## ACTION ITEM
Copy the records below exactly, starting at the line that contains "chronique. Il recevra" and ending at the line that contains "प्रधानमंत्री श्री नरेंद्र मोदी"; leave out any pictures.
┌──
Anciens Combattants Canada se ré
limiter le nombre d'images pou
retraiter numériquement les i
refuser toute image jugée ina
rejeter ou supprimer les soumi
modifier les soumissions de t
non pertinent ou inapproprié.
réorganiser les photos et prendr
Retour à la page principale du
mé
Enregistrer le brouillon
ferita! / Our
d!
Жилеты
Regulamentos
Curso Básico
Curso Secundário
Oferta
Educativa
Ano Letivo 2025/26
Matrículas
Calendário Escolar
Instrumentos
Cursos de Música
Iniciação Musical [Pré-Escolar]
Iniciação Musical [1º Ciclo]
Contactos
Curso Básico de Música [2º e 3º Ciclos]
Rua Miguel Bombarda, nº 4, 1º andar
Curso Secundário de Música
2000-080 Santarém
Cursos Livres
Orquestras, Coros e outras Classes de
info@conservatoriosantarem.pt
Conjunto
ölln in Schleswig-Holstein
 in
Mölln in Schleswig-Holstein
└──
┌──
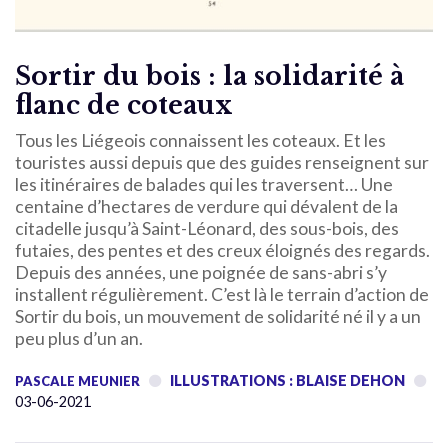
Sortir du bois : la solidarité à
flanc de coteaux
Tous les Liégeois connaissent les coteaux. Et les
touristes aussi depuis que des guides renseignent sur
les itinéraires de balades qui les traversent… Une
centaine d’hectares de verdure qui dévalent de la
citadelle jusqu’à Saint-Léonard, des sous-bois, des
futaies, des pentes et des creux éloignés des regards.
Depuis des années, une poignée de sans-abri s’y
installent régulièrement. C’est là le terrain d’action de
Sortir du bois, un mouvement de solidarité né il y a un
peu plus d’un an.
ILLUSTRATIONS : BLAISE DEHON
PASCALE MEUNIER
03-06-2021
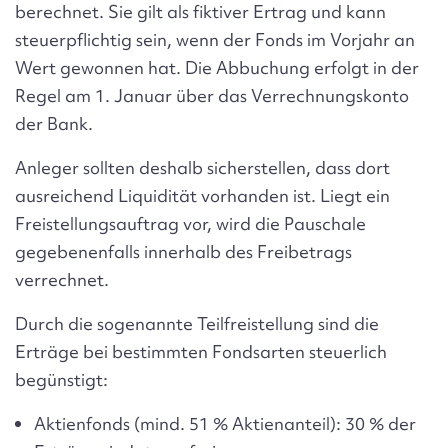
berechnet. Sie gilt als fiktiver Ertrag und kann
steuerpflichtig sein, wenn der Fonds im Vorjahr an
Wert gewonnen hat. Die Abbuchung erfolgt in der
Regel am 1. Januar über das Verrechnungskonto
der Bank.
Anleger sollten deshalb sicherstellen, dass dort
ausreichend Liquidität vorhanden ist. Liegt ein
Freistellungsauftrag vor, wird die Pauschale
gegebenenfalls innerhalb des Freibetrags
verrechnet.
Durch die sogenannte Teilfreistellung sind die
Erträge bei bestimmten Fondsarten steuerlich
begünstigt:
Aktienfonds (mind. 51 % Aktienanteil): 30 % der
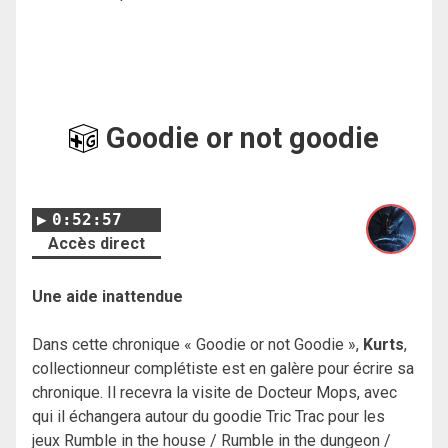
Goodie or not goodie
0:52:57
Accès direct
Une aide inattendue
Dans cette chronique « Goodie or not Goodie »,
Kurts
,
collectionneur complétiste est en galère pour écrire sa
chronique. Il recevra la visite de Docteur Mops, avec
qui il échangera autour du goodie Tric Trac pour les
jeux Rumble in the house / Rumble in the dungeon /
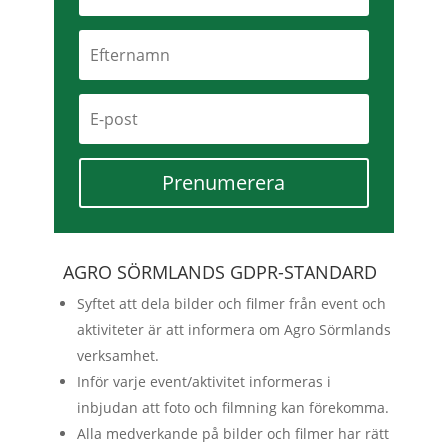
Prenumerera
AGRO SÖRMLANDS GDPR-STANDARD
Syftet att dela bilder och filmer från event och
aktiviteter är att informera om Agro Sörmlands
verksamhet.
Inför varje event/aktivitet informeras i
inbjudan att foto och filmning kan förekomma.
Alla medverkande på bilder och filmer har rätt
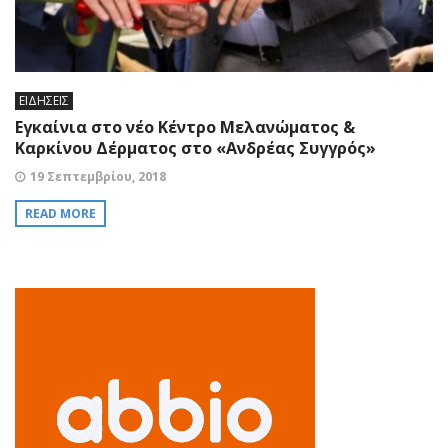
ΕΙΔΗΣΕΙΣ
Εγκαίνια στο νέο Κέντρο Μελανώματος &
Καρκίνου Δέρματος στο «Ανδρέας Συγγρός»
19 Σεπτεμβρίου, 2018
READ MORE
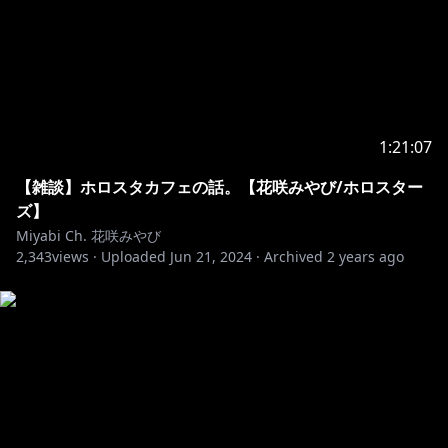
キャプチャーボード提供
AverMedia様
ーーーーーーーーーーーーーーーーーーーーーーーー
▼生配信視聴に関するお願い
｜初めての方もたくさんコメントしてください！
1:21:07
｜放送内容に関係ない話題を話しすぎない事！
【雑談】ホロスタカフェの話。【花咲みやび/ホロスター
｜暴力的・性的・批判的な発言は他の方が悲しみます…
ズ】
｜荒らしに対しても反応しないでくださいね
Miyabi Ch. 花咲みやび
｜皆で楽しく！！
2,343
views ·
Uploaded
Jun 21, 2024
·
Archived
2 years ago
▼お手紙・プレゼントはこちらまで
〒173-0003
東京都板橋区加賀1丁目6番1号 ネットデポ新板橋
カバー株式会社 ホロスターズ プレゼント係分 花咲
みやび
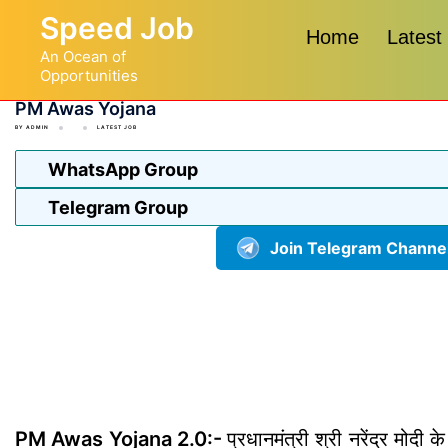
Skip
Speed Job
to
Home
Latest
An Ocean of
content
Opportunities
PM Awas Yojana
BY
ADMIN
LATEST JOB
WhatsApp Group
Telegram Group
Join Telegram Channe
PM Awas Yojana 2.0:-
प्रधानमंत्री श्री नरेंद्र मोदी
└──
## SOLUTION FOR THIS PROBLEM
chronique. Il recevra la visite de Docteur Mops, avec
qui il échangera autour du goodie Tric Trac pour les
jeux Rumble in the house / Rumble in the dungeon /
Prenumerera
AGRO SÖRMLANDS GDPR-STANDARD
Syftet att dela bilder och filmer från event och
aktiviteter är att informera om Agro Sörmlands
verksamhet.
Inför varje event/aktivitet informeras i
inbjudan att foto och filmning kan förekomma.
Alla medverkande på bilder och filmer har rätt
ΕΙΔΗΣΕΙΣ
Εγκαίνια στο νέο Κέντρο Μελανώματος &
Καρκίνου Δέρματος στο «Ανδρέας Συγγρός»
19 Σεπτεμβρίου, 2018
READ MORE
キャプチャーボード提供
AverMedia様
ーーーーーーーーーーーーーーーーーーーーーーーー
▼生配信視聴に関するお願い
｜初めての方もたくさんコメントしてください！
1:21:07
｜放送内容に関係ない話題を話しすぎない事！
【雑談】ホロスタカフェの話。【花咲みやび/ホロスター
｜暴力的・性的・批判的な発言は他の方が悲しみます…
ズ】
｜荒らしに対しても反応しないでくださいね
Miyabi Ch. 花咲みやび
｜皆で楽しく！！
2,343
views ·
Uploaded
Jun 21, 2024
·
Archived
2 years ago
▼お手紙・プレゼントはこちらまで
〒173-0003
東京都板橋区加賀1丁目6番1号 ネットデポ新板橋
カバー株式会社 ホロスターズ プレゼント係分 花咲
みやび
Skip
Speed Job
to
Home
Latest
An Ocean of
content
Opportunities
PM Awas Yojana
BY
ADMIN
LATEST JOB
WhatsApp Group
Telegram Group
Join Telegram Channe
PM Awas Yojana 2.0:-
प्रधानमंत्री श्री नरेंद्र मोदी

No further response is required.